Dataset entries

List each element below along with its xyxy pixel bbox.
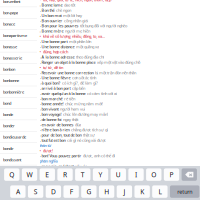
- staticText: cơn sốt ác tính: [72, 75, 96, 80]
- button[interactable]: L: [152, 185, 168, 198]
- staticText: xếp một vật vào đúng chỗ: [97, 60, 140, 65]
- staticText: - avoir quelqu'un à la bonne: [40, 91, 86, 96]
- staticText: một phần lớn: [69, 39, 91, 44]
- button[interactable]: O: [146, 168, 161, 181]
- staticText: theo đúng địa chỉ: [76, 54, 104, 60]
- staticText: return: [177, 188, 192, 195]
- staticText: •: [40, 148, 42, 153]
- button[interactable]: H: [99, 185, 114, 198]
- button[interactable]: bondir: [0, 143, 37, 154]
- button[interactable]: A: [10, 185, 26, 198]
- button[interactable]: return: [170, 185, 199, 198]
- staticText: L: [158, 187, 161, 196]
- button[interactable]: P: [164, 168, 179, 181]
- staticText: bond: [3, 100, 11, 106]
- button[interactable]: bonde: [0, 109, 37, 120]
- staticText: bonde: [3, 112, 13, 117]
- staticText: - n'être bon à rien: [40, 127, 70, 132]
- staticText: tốt, hay, giỏi, tử tế, hiền, ngon, thơm,…: [43, 0, 111, 2]
- staticText: - Une bonne part: [40, 39, 68, 44]
- staticText: một lời hay: [63, 13, 82, 18]
- staticText: bonace: [3, 21, 15, 27]
- staticText: - Bonne lame: [40, 2, 62, 8]
- staticText: bonder: [3, 123, 15, 128]
- staticText: P: [170, 170, 174, 179]
- button[interactable]: W: [22, 168, 37, 181]
- button[interactable]: bonapartisme: [0, 30, 37, 41]
- staticText: được, anh có thể đi: [83, 153, 115, 158]
- staticText: S: [34, 187, 38, 196]
- staticText: công nhân giỏi: [64, 18, 88, 23]
- staticText: - bon voyage!: [40, 112, 62, 117]
- staticText: - en avoir de bonnes: [40, 122, 74, 127]
- staticText: bonbonnière: [3, 89, 24, 94]
- button[interactable]: K: [134, 185, 150, 198]
- staticText: W: [26, 170, 32, 179]
- button[interactable]: R: [57, 168, 73, 181]
- button[interactable]: F: [64, 185, 79, 198]
- button[interactable]: bondissant: [0, 154, 37, 165]
- staticText: G: [86, 187, 91, 196]
- staticText: một quãng xa: [76, 44, 99, 49]
- button[interactable]: bonasse: [0, 41, 37, 52]
- staticText: •: [40, 34, 42, 39]
- button[interactable]: S: [28, 185, 43, 198]
- staticText: chúc lên đường may mắn!: [63, 112, 108, 117]
- button[interactable]: G: [81, 185, 96, 198]
- button[interactable]: Y: [93, 168, 108, 181]
- button[interactable]: bonbonne: [0, 75, 37, 86]
- button[interactable]: bonasserie: [0, 52, 37, 64]
- button[interactable]: bon-papa: [0, 7, 37, 18]
- staticText: - Bon ouvrier: [40, 18, 62, 23]
- staticText: bonapartisme: [3, 33, 27, 38]
- button[interactable]: U: [111, 168, 126, 181]
- button[interactable]: T: [75, 168, 90, 181]
- staticText: - Ranger un objet à la bonne place: [40, 60, 96, 65]
- button[interactable]: bon-enfant: [0, 0, 37, 7]
- button[interactable]: bonder: [0, 120, 37, 131]
- button[interactable]: bondieusarde: [0, 131, 37, 143]
- staticText: O: [151, 170, 156, 179]
- staticText: - bon! Vous pouvez partir: [40, 153, 82, 158]
- staticText: bonbonne: [3, 78, 19, 83]
- staticText: có ích gì?, để làm gì?: [62, 80, 98, 86]
- staticText: - Bon thé: [40, 8, 54, 13]
- staticText: thật sự: [83, 132, 95, 138]
- staticText: - bon marché: [40, 96, 62, 101]
- button[interactable]: bonbon: [0, 64, 37, 75]
- staticText: Q: [9, 170, 14, 179]
- staticText: dao tốt: [64, 2, 75, 8]
- staticText: - À la bonne adresse: [40, 54, 74, 60]
- button[interactable]: E: [40, 168, 55, 181]
- staticText: đúng, hợp cách: [43, 49, 68, 54]
- staticText: ngay thật: [63, 117, 78, 122]
- button[interactable]: bonace: [0, 18, 37, 30]
- staticText: chúc mừng năm mới!: [65, 101, 103, 106]
- staticText: J: [123, 187, 125, 196]
- staticText: - Bonne mère: [40, 28, 64, 34]
- button[interactable]: I: [128, 168, 144, 181]
- staticText: có cảm tình với ai: [87, 91, 117, 96]
- button[interactable]: bonbonnière: [0, 86, 37, 98]
- staticText: bondir: [3, 146, 14, 151]
- staticText: bon-enfant: [3, 0, 20, 4]
- button[interactable]: bond: [0, 98, 37, 109]
- staticText: I: [135, 170, 137, 179]
- staticText: bondissant: [3, 157, 21, 162]
- staticText: phản nghĩa: [40, 158, 58, 164]
- staticText: H: [104, 187, 109, 196]
- button[interactable]: Q: [4, 168, 19, 181]
- button[interactable]: D: [46, 185, 61, 198]
- staticText: chè ngon: [56, 8, 71, 13]
- staticText: tự tử, dễ tin: [43, 65, 63, 70]
- staticText: bonasserie: [3, 55, 22, 61]
- staticText: xấu, ác: [75, 164, 87, 169]
- staticText: cái gì nó cũng xài được: [67, 138, 106, 143]
- staticText: - Une bonne distance: [40, 44, 74, 49]
- staticText: •: [40, 49, 42, 54]
- staticText: bonbon: [3, 67, 15, 72]
- staticText: K: [140, 187, 144, 196]
- button[interactable]: Delete: [182, 168, 197, 181]
- button[interactable]: J: [117, 185, 132, 198]
- staticText: rẻ tiền: [64, 96, 75, 101]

**ASSIGNED TASK:**
Lines with "đúng" in the records: how many are there? Give only the number.

**FINISHED TASK:**
3